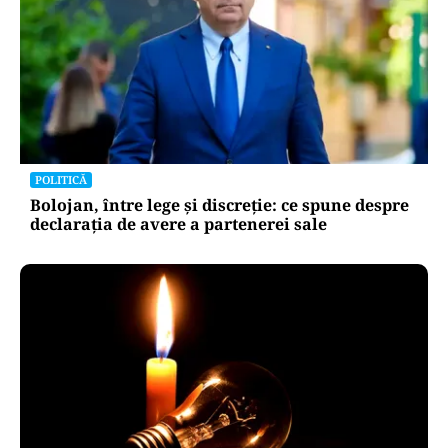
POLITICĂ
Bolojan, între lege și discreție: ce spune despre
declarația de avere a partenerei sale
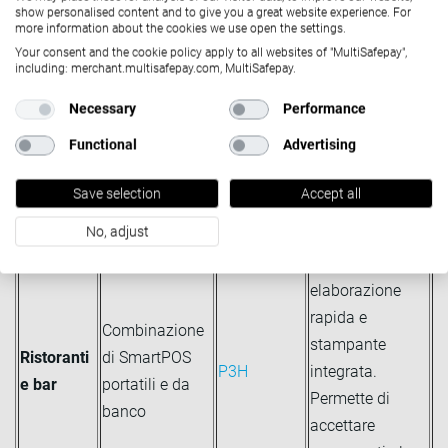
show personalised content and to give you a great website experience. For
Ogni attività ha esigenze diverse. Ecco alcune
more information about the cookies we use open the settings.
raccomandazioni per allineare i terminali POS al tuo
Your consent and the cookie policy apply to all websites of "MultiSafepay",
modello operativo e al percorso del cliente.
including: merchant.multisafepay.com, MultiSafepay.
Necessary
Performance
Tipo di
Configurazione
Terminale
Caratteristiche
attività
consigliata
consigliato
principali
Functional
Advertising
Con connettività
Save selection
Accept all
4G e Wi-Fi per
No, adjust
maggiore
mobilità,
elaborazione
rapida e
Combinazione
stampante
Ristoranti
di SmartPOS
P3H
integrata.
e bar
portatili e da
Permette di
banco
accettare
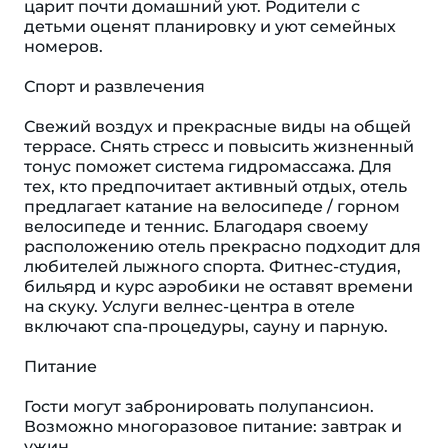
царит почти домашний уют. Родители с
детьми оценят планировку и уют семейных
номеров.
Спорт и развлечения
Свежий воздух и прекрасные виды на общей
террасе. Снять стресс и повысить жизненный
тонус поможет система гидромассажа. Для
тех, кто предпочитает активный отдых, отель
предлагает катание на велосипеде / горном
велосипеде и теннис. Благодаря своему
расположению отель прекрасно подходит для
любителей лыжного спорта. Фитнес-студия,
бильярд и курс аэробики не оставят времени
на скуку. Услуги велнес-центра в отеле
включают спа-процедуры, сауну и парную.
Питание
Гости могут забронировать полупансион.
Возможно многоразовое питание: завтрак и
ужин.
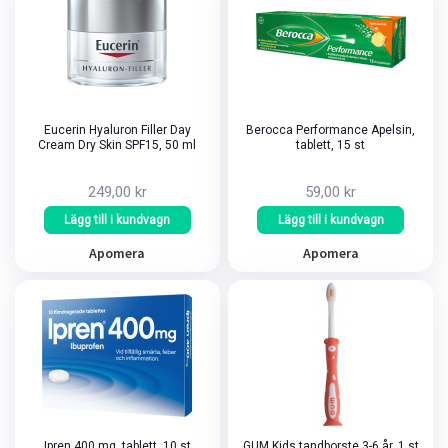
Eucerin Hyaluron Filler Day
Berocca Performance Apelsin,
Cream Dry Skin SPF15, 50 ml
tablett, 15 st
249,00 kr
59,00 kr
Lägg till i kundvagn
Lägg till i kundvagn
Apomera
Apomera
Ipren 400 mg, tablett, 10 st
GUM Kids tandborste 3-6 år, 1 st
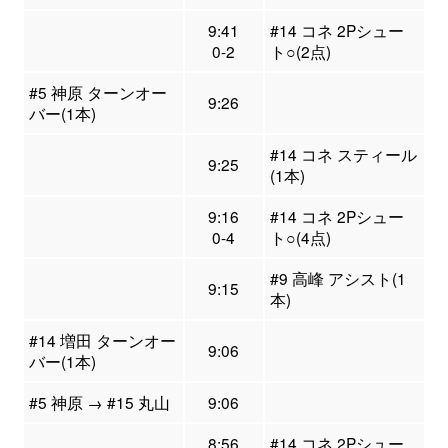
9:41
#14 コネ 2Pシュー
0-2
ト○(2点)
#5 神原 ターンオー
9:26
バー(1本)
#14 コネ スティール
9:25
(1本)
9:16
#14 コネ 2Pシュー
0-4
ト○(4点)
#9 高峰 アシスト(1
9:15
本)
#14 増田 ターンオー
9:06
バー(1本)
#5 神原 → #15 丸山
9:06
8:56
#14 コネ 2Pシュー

□ □ □

Using the records above, list each line that includes "MultiSafepay".

TASK ANSWER:
Your consent and the cookie policy apply to all websites of "MultiSafepay",
including: merchant.multisafepay.com, MultiSafepay.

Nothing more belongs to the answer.